#### WHAT YOU WILL DO:
Write out the material in full, matching each line exactly.

^^^^^^^^

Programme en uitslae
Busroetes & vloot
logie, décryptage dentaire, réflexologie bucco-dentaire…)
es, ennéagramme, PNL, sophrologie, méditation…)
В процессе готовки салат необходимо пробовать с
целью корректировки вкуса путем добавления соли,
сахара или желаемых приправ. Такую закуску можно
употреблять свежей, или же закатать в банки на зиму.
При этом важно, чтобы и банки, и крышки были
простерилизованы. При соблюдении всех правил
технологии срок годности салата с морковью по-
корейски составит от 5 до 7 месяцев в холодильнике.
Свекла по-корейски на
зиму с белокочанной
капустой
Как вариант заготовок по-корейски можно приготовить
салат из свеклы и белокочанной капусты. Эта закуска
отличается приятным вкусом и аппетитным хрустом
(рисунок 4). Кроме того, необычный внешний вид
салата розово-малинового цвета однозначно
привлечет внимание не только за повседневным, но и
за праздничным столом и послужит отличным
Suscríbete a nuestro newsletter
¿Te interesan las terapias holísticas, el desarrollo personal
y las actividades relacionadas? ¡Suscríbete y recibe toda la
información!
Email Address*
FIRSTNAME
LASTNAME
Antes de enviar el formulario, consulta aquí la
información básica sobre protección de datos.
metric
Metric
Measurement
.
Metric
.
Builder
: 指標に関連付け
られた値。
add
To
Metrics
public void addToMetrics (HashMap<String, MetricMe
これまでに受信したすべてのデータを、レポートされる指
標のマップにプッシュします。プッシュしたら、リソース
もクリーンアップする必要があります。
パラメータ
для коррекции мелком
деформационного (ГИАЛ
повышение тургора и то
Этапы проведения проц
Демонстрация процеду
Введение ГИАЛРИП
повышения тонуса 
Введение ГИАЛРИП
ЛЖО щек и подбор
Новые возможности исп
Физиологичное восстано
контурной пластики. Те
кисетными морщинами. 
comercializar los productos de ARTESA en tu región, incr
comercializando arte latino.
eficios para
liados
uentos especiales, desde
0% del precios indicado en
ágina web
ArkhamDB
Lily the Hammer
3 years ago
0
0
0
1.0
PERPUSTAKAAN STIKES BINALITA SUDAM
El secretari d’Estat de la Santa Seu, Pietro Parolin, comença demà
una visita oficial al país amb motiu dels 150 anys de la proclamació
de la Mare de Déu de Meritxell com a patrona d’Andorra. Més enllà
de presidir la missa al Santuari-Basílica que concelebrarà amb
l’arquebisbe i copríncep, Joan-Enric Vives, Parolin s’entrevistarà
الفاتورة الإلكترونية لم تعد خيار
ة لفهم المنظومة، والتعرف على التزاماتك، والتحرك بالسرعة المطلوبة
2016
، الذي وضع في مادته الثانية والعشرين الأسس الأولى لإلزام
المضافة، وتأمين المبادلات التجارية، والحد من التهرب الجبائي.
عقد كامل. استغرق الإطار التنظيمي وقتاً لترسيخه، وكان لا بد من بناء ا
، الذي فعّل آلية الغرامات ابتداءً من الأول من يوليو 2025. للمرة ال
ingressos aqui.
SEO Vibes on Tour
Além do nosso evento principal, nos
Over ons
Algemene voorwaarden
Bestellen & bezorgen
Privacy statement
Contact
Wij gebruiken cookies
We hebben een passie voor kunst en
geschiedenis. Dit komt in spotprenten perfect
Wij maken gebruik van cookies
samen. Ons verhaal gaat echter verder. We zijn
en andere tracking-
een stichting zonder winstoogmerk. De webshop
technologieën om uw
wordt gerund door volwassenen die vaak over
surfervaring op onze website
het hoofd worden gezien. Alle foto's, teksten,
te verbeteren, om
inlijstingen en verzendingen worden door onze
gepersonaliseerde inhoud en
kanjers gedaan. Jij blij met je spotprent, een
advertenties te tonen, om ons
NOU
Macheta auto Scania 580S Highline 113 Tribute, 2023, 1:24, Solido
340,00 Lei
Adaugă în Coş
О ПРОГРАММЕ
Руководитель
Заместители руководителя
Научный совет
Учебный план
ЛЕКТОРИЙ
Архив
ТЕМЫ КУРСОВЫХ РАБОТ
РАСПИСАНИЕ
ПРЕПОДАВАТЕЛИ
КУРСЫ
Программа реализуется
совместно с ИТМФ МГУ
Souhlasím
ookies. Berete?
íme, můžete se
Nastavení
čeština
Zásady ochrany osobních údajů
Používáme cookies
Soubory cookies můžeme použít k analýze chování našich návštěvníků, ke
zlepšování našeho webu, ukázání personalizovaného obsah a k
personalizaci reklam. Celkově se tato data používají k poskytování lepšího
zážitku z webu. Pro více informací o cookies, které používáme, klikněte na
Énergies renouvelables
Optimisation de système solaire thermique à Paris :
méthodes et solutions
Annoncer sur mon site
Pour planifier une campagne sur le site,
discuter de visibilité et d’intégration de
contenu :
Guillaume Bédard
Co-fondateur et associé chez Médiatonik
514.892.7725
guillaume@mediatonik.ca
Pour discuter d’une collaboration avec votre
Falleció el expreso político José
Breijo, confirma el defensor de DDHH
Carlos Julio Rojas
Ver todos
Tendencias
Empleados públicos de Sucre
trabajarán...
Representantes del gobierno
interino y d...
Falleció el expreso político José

^^^^^^^^

#### FINAL ANSWER:
Programme en uitslae
Busroetes & vloot
logie, décryptage dentaire, réflexologie bucco-dentaire…)
es, ennéagramme, PNL, sophrologie, méditation…)
В процессе готовки салат необходимо пробовать с
целью корректировки вкуса путем добавления соли,
сахара или желаемых приправ. Такую закуску можно
употреблять свежей, или же закатать в банки на зиму.
При этом важно, чтобы и банки, и крышки были
простерилизованы. При соблюдении всех правил
технологии срок годности салата с морковью по-
корейски составит от 5 до 7 месяцев в холодильнике.
Свекла по-корейски на
зиму с белокочанной
капустой
Как вариант заготовок по-корейски можно приготовить
салат из свеклы и белокочанной капусты. Эта закуска
отличается приятным вкусом и аппетитным хрустом
(рисунок 4). Кроме того, необычный внешний вид
салата розово-малинового цвета однозначно
привлечет внимание не только за повседневным, но и
за праздничным столом и послужит отличным
Suscríbete a nuestro newsletter
¿Te interesan las terapias holísticas, el desarrollo personal
y las actividades relacionadas? ¡Suscríbete y recibe toda la
información!
Email Address*
FIRSTNAME
LASTNAME
Antes de enviar el formulario, consulta aquí la
información básica sobre protección de datos.
metric
Metric
Measurement
.
Metric
.
Builder
: 指標に関連付け
られた値。
add
To
Metrics
public void addToMetrics (HashMap<String, MetricMe
これまでに受信したすべてのデータを、レポートされる指
標のマップにプッシュします。プッシュしたら、リソース
もクリーンアップする必要があります。
パラメータ
для коррекции мелком
деформационного (ГИАЛ
повышение тургора и то
Этапы проведения проц
Демонстрация процеду
Введение ГИАЛРИП
повышения тонуса 
Введение ГИАЛРИП
ЛЖО щек и подбор
Новые возможности исп
Физиологичное восстано
контурной пластики. Те
кисетными морщинами. 
comercializar los productos de ARTESA en tu región, incr
comercializando arte latino.
eficios para
liados
uentos especiales, desde
0% del precios indicado en
ágina web
ArkhamDB
Lily the Hammer
3 years ago
0
0
0
1.0
PERPUSTAKAAN STIKES BINALITA SUDAM
El secretari d’Estat de la Santa Seu, Pietro Parolin, comença demà
una visita oficial al país amb motiu dels 150 anys de la proclamació
de la Mare de Déu de Meritxell com a patrona d’Andorra. Més enllà
de presidir la missa al Santuari-Basílica que concelebrarà amb
l’arquebisbe i copríncep, Joan-Enric Vives, Parolin s’entrevistarà
الفاتورة الإلكترونية لم تعد خيار
ة لفهم المنظومة، والتعرف على التزاماتك، والتحرك بالسرعة المطلوبة
2016
، الذي وضع في مادته الثانية والعشرين الأسس الأولى لإلزام
المضافة، وتأمين المبادلات التجارية، والحد من التهرب الجبائي.
عقد كامل. استغرق الإطار التنظيمي وقتاً لترسيخه، وكان لا بد من بناء ا
، الذي فعّل آلية الغرامات ابتداءً من الأول من يوليو 2025. للمرة ال
ingressos aqui.
SEO Vibes on Tour
Além do nosso evento principal, nos
Over ons
Algemene voorwaarden
Bestellen & bezorgen
Privacy statement
Contact
Wij gebruiken cookies
We hebben een passie voor kunst en
geschiedenis. Dit komt in spotprenten perfect
Wij maken gebruik van cookies
samen. Ons verhaal gaat echter verder. We zijn
en andere tracking-
een stichting zonder winstoogmerk. De webshop
technologieën om uw
wordt gerund door volwassenen die vaak over
surfervaring op onze website
het hoofd worden gezien. Alle foto's, teksten,
te verbeteren, om
inlijstingen en verzendingen worden door onze
gepersonaliseerde inhoud en
kanjers gedaan. Jij blij met je spotprent, een
advertenties te tonen, om ons
NOU
Macheta auto Scania 580S Highline 113 Tribute, 2023, 1:24, Solido
340,00 Lei
Adaugă în Coş
О ПРОГРАММЕ
Руководитель
Заместители руководителя
Научный совет
Учебный план
ЛЕКТОРИЙ
Архив
ТЕМЫ КУРСОВЫХ РАБОТ
РАСПИСАНИЕ
ПРЕПОДАВАТЕЛИ
КУРСЫ
Программа реализуется
совместно с ИТМФ МГУ
Souhlasím
ookies. Berete?
íme, můžete se
Nastavení
čeština
Zásady ochrany osobních údajů
Používáme cookies
Soubory cookies můžeme použít k analýze chování našich návštěvníků, ke
zlepšování našeho webu, ukázání personalizovaného obsah a k
personalizaci reklam. Celkově se tato data používají k poskytování lepšího
zážitku z webu. Pro více informací o cookies, které používáme, klikněte na
Énergies renouvelables
Optimisation de système solaire thermique à Paris :
méthodes et solutions
Annoncer sur mon site
Pour planifier une campagne sur le site,
discuter de visibilité et d’intégration de
contenu :
Guillaume Bédard
Co-fondateur et associé chez Médiatonik
514.892.7725
guillaume@mediatonik.ca
Pour discuter d’une collaboration avec votre
Falleció el expreso político José
Breijo, confirma el defensor de DDHH
Carlos Julio Rojas
Ver todos
Tendencias
Empleados públicos de Sucre
trabajarán...
Representantes del gobierno
interino y d...
Falleció el expreso político José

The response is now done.